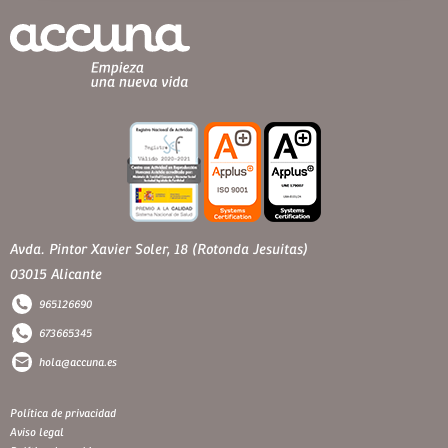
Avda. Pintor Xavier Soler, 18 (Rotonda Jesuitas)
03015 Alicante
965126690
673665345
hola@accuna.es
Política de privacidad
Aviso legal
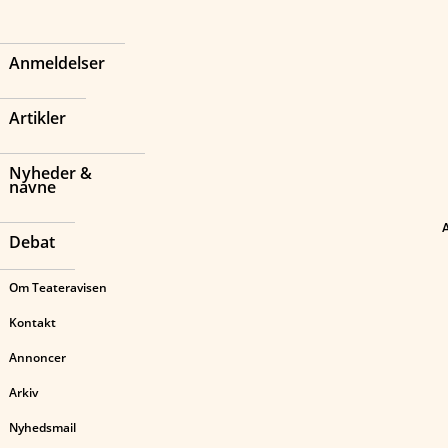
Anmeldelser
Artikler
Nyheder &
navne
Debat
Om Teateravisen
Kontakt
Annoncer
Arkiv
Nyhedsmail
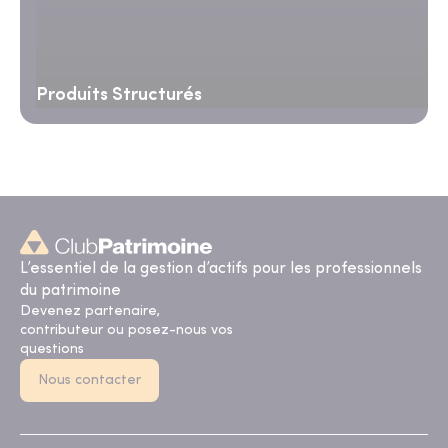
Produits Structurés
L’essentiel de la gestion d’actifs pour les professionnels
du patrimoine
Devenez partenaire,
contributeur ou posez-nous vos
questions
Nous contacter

══════════════════════════════

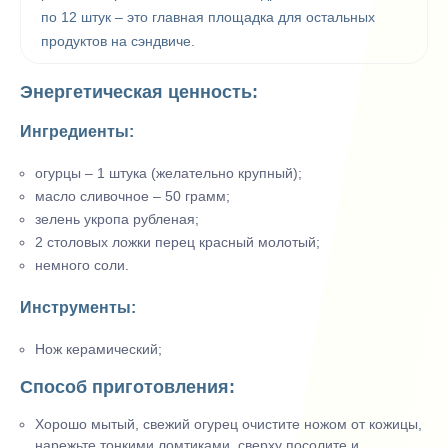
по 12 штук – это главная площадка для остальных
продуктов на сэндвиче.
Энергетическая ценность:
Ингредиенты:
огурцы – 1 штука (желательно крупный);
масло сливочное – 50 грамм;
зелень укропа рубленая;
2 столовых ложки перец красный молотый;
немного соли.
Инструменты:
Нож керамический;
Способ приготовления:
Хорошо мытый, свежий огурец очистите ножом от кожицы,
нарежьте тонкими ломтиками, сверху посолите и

══════════════════════════════

* TASK STATEMENT: Among the records above, a stretch begins at the line containing "по 12 штук –" and ends at the line containing "нарежьте тонкими ломтиками, сверху посолите и". Restate that stretch word for word, and nothing else.

* ANSWER:
по 12 штук – это главная площадка для остальных
продуктов на сэндвиче.
Энергетическая ценность:
Ингредиенты:
огурцы – 1 штука (желательно крупный);
масло сливочное – 50 грамм;
зелень укропа рубленая;
2 столовых ложки перец красный молотый;
немного соли.
Инструменты:
Нож керамический;
Способ приготовления:
Хорошо мытый, свежий огурец очистите ножом от кожицы,
нарежьте тонкими ломтиками, сверху посолите и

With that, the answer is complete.